CHAPTER TWELVE: Resource Management: 1916-Present E. RESOURCE MANAGEMENT: 1970s-1980s

Crater Lake National Park: Administrative History by Harlan D. Unrau and Stephen Mark, 1987

 CHAPTER TWELVE: Resource Management In Crater Lake National Park: 1916-Present

 

E. RESOURCE MANAGEMENT: 1970s-1980s

Resource management concerns continued to be the focus of considerable attention by Crater Lake National Park personnel during the 1970s and 1980s. In June 1970 the Service adopted three objectives that would govern the parameters for resource management concerns for the decade. These were:

a. The primary natural resources of the park will be managed to insure the perpetuation of the factors basic to the park’s establishment

b. Encourage and administer a viable and purposeful research program

c. Road systems and park developments will be brought into balance with demonstrated visitor use patterns with regard to the influence on existing ecosystems [51]
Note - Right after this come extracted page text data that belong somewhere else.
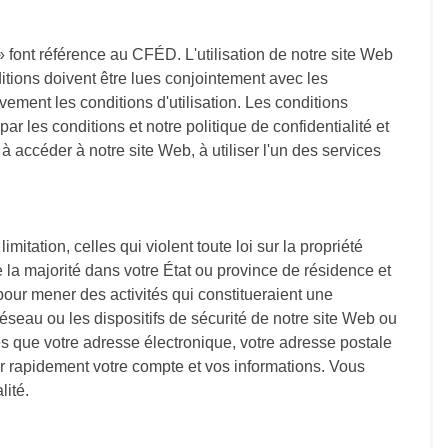
 font référence au CFÉD. L'utilisation de notre site Web
itions doivent être lues conjointement avec les
vement les conditions d'utilisation. Les conditions
par les conditions et notre politique de confidentialité et
à accéder à notre site Web, à utiliser l'un des services
mitation, celles qui violent toute loi sur la propriété
e la majorité dans votre État ou province de résidence et
our mener des activités qui constitueraient une
réseau ou les dispositifs de sécurité de notre site Web ou
es que votre adresse électronique, votre adresse postale
ur rapidement votre compte et vos informations. Vous
lité.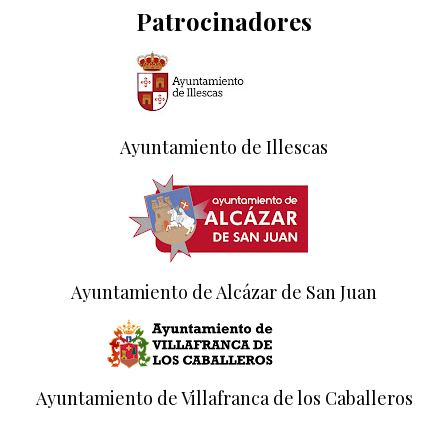
Patrocinadores
Ayuntamiento de Illescas
Ayuntamiento de Alcázar de San Juan
Ayuntamiento de Villafranca de los Caballeros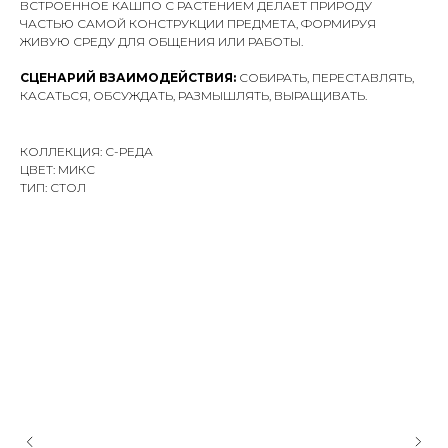
ВСТРОЕННОЕ КАШПО С РАСТЕНИЕМ ДЕЛАЕТ ПРИРОДУ
ЧАСТЬЮ САМОЙ КОНСТРУКЦИИ ПРЕДМЕТА, ФОРМИРУЯ
ЖИВУЮ СРЕДУ ДЛЯ ОБЩЕНИЯ ИЛИ РАБОТЫ.
СЦЕНАРИЙ ВЗАИМОДЕЙСТВИЯ:
СОБИРАТЬ, ПЕРЕСТАВЛЯТЬ,
КАСАТЬСЯ, ОБСУЖДАТЬ, РАЗМЫШЛЯТЬ, ВЫРАЩИВАТЬ.
КОЛЛЕКЦИЯ: С-РЕДА
ЦВЕТ: МИКС
ТИП: СТОЛ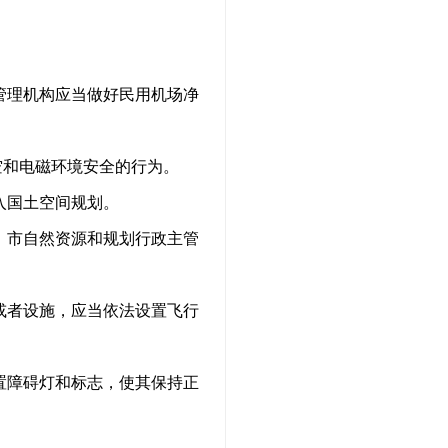
管理机构应当做好民用机场净
空和电磁环境安全的行为。
入国土空间规划。
。市自然资源和规划行政主管
或者设施，应当依法设置飞行
置障碍灯和标志，使其保持正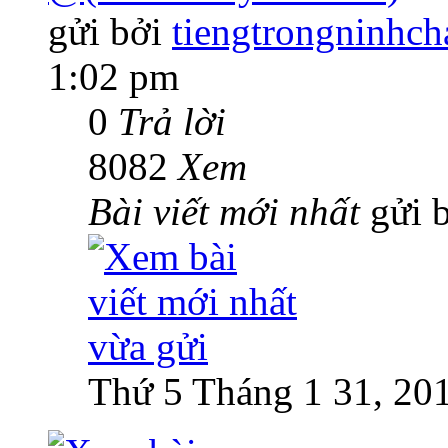
gửi bởi
tiengtrongninhch
1:02 pm
0
Trả lời
8082
Xem
Bài viết mới nhất
gửi 
Thứ 5 Tháng 1 31, 20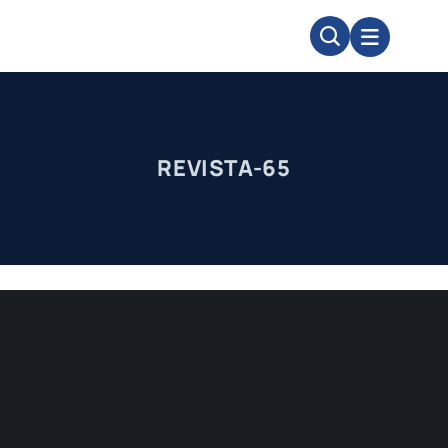
Skip
to
content
REVISTA-65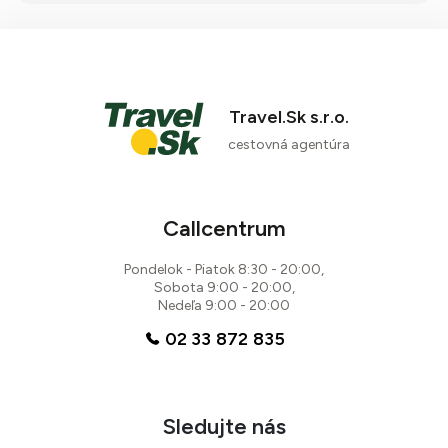
Travel.Sk s.r.o.
cestovná agentúra
Callcentrum
Pondelok - Piatok 8:30 - 20:00,
Sobota 9:00 - 20:00,
Nedeľa 9:00 - 20:00
02 33 872 835
Sledujte nás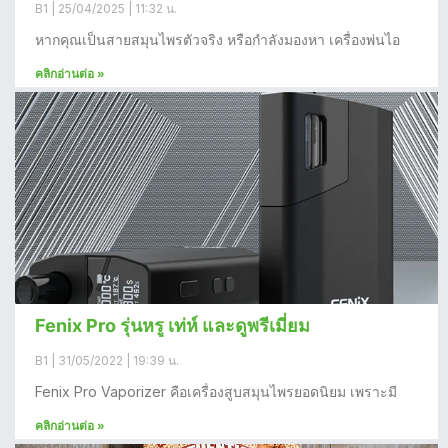
B1
25/04/2025
11:32 น.
หากคุณเป็นสายสมุนไพรตัวจริง หรือกำลังมองหา เครื่องพ่นไอ
คลิกอ่านต่อ »
Fenix Pro รุ่นหรู เท่ห์ และดูพรีเมี่ยม
B1
31/05/2022
19:39 น.
Fenix Pro Vaporizer คือเครื่องสูบสมุนไพรยอดนิยม เพราะมี
คลิกอ่านต่อ »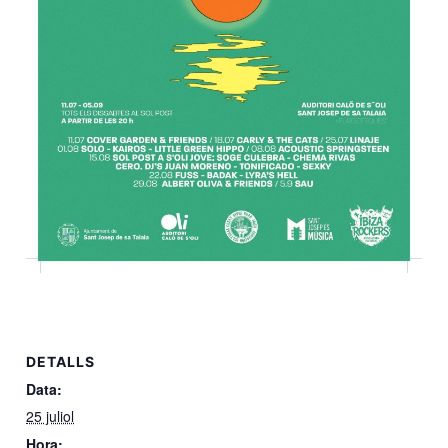
DETALLS
Data:
25 juliol
Hora: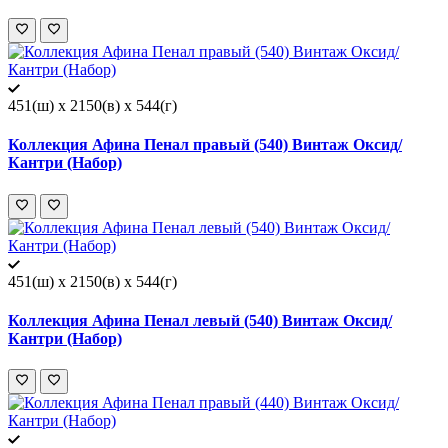
451(ш) x 2150(в) x 544(г)
Коллекция Афина Пенал правый (540) Винтаж Оксид/
Кантри (Набор)
451(ш) x 2150(в) x 544(г)
Коллекция Афина Пенал левый (540) Винтаж Оксид/
Кантри (Набор)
One of the primary issues that continued to face park officials in the early 1970s was wildlife management, particularly as it pertained to black bear. Thus in November 1974 Superintendent Sims approved a bear management plan that was in line with the NPS Advisory Board on Wildlife Management’s recommendation “that the biotic associations within each park be maintained or, where necessary, recreated as nearly as possible in the condition that prevailed when the area was first visited by white man.”